TASK TO CARRY OUT:
Keep only the lines of the material below that contain the word "List". Copy those lines.

(Beginning of MATERIAL TO PROCESS)

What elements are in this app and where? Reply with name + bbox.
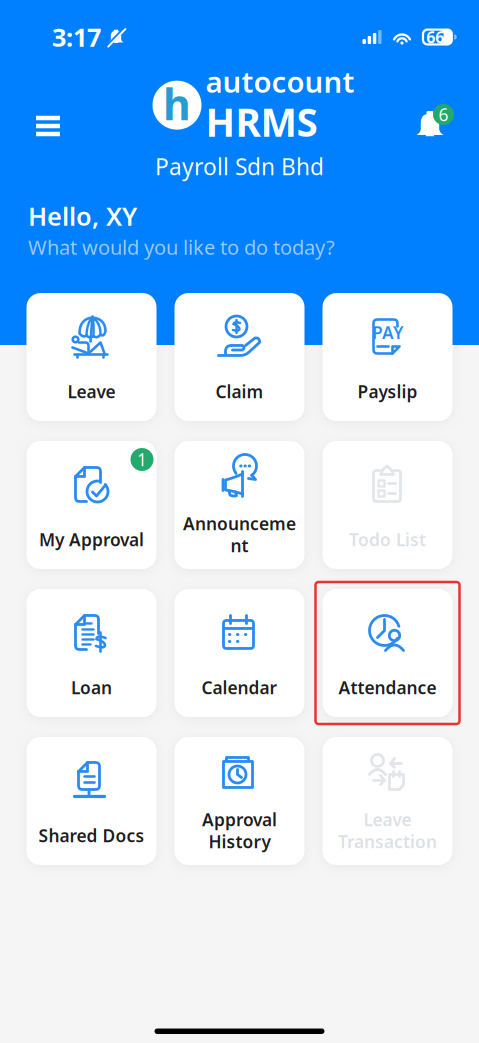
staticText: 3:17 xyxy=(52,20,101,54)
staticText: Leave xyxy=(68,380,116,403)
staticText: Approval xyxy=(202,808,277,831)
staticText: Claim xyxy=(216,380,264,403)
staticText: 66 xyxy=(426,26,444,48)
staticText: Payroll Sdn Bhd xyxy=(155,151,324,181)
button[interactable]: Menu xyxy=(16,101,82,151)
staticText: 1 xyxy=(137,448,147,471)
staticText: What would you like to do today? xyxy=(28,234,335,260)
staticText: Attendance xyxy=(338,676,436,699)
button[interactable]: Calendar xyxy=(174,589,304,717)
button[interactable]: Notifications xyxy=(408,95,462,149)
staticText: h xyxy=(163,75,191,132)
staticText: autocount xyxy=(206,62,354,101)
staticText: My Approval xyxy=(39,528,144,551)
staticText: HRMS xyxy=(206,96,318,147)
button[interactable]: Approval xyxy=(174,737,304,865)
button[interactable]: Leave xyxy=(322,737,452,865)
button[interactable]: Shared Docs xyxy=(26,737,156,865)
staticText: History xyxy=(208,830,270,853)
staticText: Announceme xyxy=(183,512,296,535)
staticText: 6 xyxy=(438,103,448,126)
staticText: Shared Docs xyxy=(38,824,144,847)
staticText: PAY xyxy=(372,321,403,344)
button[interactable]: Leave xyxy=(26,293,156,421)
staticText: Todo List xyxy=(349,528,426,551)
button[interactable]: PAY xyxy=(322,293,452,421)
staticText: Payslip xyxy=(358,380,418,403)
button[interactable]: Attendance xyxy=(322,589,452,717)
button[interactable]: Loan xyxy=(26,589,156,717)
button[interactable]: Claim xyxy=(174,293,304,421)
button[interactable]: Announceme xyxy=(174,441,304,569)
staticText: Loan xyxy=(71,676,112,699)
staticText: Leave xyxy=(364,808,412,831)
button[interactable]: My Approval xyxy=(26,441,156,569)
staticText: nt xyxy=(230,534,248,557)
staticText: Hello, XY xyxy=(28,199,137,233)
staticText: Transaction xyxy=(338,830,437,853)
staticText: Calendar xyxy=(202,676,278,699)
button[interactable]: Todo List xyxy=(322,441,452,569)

(End of MATERIAL TO PROCESS)

SOLUTION TO THE PROBLEM:
staticText: Todo List xyxy=(349,528,426,551)
button[interactable]: Todo List xyxy=(322,441,452,569)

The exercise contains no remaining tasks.